WORK INSTRUCTIONS: From the listing below, output only the lines starting at the line that has "RECEBA NOVIDADES" and ending at the line that has "Área de atuação*", exactly as they appear, ends included.
── DATASET EXTRACT ──
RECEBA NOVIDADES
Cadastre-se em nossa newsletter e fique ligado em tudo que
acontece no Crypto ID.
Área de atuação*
───
── DATASET EXTRACT ──
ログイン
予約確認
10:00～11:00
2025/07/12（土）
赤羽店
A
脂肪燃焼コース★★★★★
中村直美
───
EXERCISE SOLUTION:
RECEBA NOVIDADES
Cadastre-se em nossa newsletter e fique ligado em tudo que
acontece no Crypto ID.
Área de atuação*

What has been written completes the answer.